Search code examples
speech-recognitionsphinx4

sphinx-4 aligner skips plain words like `you`, `in` and words with dashes - why?


I'm trying to align simple text. Here are the links to text and audio files:
http://s000.tinyupload.com/?file_id=48044768133759453374
http://s000.tinyupload.com/?file_id=99891199139563396901

Here is the configuration settings:

private static final String ACOUSTIC_MODEL_PATH =
        "resource:/edu/cmu/sphinx/models/en-us/en-us";
private static final String DICTIONARY_PATH =
        "resource:/edu/cmu/sphinx/models/en-us/cmudict-en-us.dict";

The output I get is the following (ellipsis are added by me):

- ï
- ¿in
  a                         [11250:11330]
  standard                  [11330:11920]
  shopping                  [11920:12440]
  centre                    [12440:13020]
- you
  can                       [13380:13730]
  ...
  shops                     [15170:15790]
- you
  can                       [16620:16890]
  buy                       [16890:17140]
  ...
  and                       [26920:27230]
  suits                     [27190:27220]
- there’s
  a                         [29160:29210]
  sportswear                [29210:29980]
  ...
  clothes                   [33330:33360]
- t-shirts
  shorts                    [35560:36320]
  jumpers                   [36630:37410]
  ...
  for                       [41860:42010]

As you can see for some reason it:

  • didn't recognize in before the first a
  • no timing for multiple instances of you
  • didn't recognize there's, instead it identified it as there’s
  • no timing for words with dashes, like t-shirts

Is there any way I can configure sphinx to provide timings for there occurrences?


Solution

  • Some comments

    didn't recognize in before the first a

    Your text file has BOM mark which is uknown to aligner.
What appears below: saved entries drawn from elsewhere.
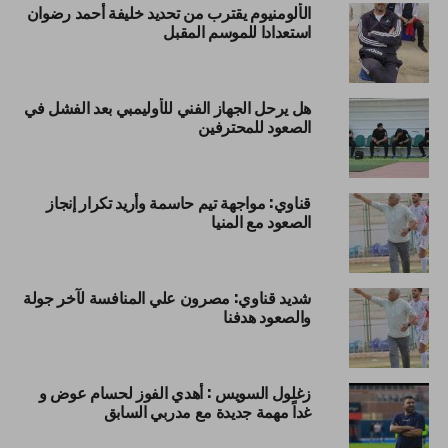
الألومنيوم يقترب من تحديد خليفة أحمد رضوان
استعدادا للموسم المقبل
هل يرحل الجهاز الفني للأوليمبي بعد الفشل في
الصعود للمحترفين
قناوي: مواجهة تيم حاسمة وأريد تكرار إنجاز
الصعود مع المنيا
شديد قناوي: مصرون علي المنافسة لآخر جولة
والصعود هدفنا
زغلول السويس : أهدي الفوز لحسام عوض و
غداً مهمة جديدة مع مدربي السابق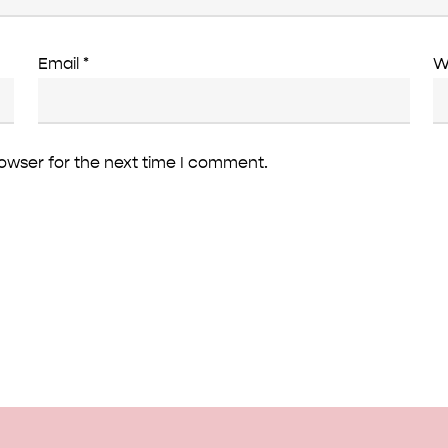
Email
*
W
rowser for the next time I comment.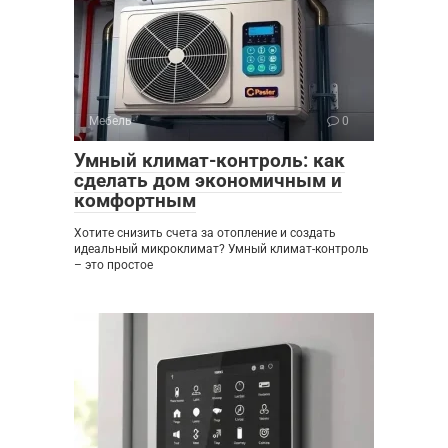
Мебель
0
Умный климат-контроль: как
сделать дом экономичным и
комфортным
Хотите снизить счета за отопление и создать
идеальный микроклимат? Умный климат-контроль
– это простое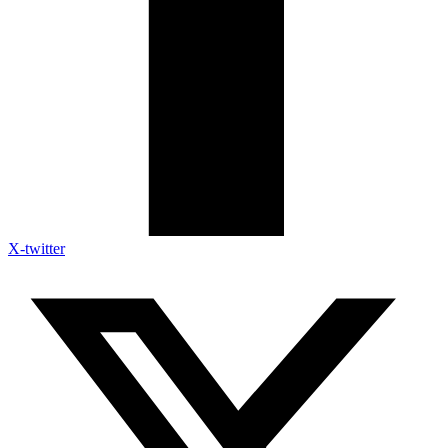
X-twitter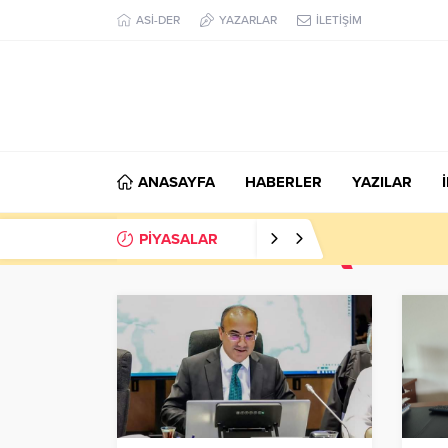
ASİ-DER
YAZARLAR
İLETİŞİM
ANASAYFA
HABERLER
YAZILAR
PİYASALAR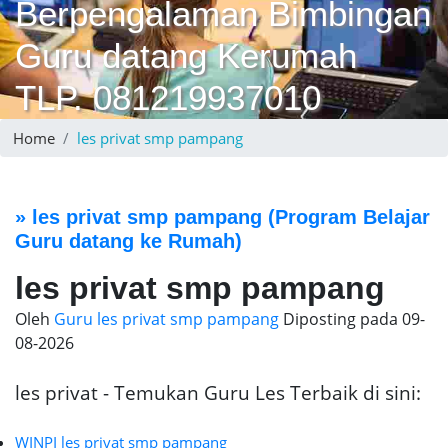
Berpengalaman Bimbingan
Guru datang Kerumah
TLP. 081219937010
Home
les privat smp pampang
»
les privat smp pampang
(Program Belajar
Guru datang ke Rumah)
les privat smp pampang
Oleh
Guru les privat smp pampang
Diposting pada
09-
08-2026
les privat - Temukan Guru Les Terbaik di sini:
WINPI les privat smp pampang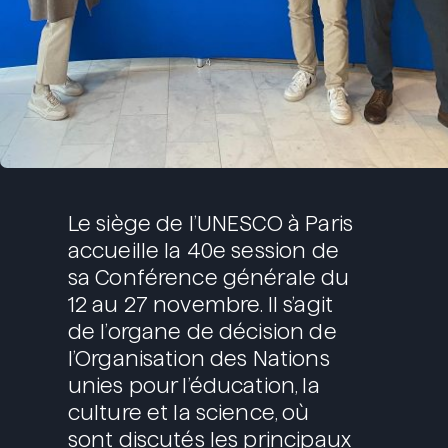
Le siège de l’UNESCO à Paris
accueille la 40e session de
sa Conférence générale du
12 au 27 novembre. Il s’agit
de l’organe de décision de
l’Organisation des Nations
unies pour l’éducation, la
culture et la science, où
sont discutés les principaux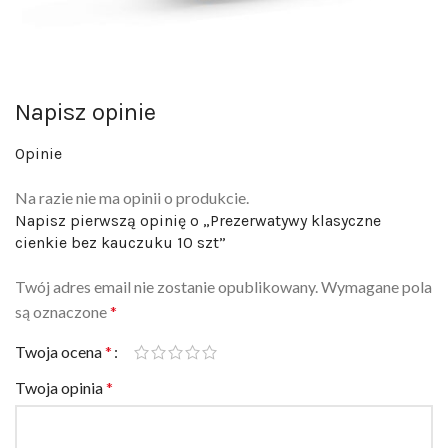
Napisz opinie
Opinie
Na razie nie ma opinii o produkcie.
Napisz pierwszą opinię o „Prezerwatywy klasyczne
cienkie bez kauczuku 10 szt”
Twój adres email nie zostanie opublikowany.
Wymagane pola
są oznaczone
*
Twoja ocena
*
Twoja opinia
*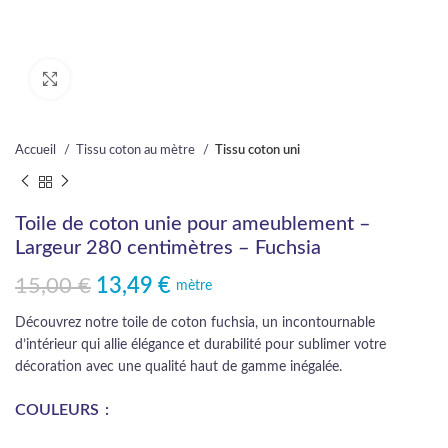
Cliquez pour agrandir
Accueil
Tissu coton au mètre
Tissu coton uni
Toile de coton unie pour ameublement –
Largeur 280 centimètres – Fuchsia
15,00
€
13,49
€
Le prix initial était : 15,00 €.
Le prix actuel est : 13,49 €.
mètre
Découvrez notre toile de coton fuchsia, un incontournable
d’intérieur qui allie élégance et durabilité pour sublimer votre
décoration avec une qualité haut de gamme inégalée.
COULEURS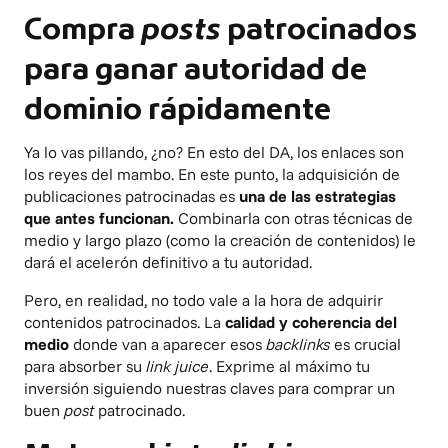
Compra
posts
patrocinados
para ganar autoridad de
dominio rápidamente
Ya lo vas pillando, ¿no? En esto del DA, los enlaces son
los reyes del mambo. En este punto, la adquisición de
publicaciones patrocinadas es
una de las estrategias
que antes funcionan.
Combinarla con otras técnicas de
medio y largo plazo (como la creación de contenidos) le
dará el acelerón definitivo a tu autoridad.
Pero, en realidad, no todo vale a la hora de adquirir
contenidos patrocinados. La
calidad y coherencia del
medio
donde van a aparecer esos
backlinks
es crucial
para absorber su
link juice
. Exprime al máximo tu
inversión siguiendo nuestras
claves para comprar un
buen
post
patrocinado
.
It is better to remove it before alignment

    didn't recognize there's, instead it identified it as there’s

    Your text uses UTF-8 apostrophes which are unknown to aligner. You should better convert them to ASCII equivalent

    no timing for words with dashes, like t-shirts

    Those words are missing in the dictionary. You can add them to the dictionary before alignment or specify g2p model to convert them to phonetics.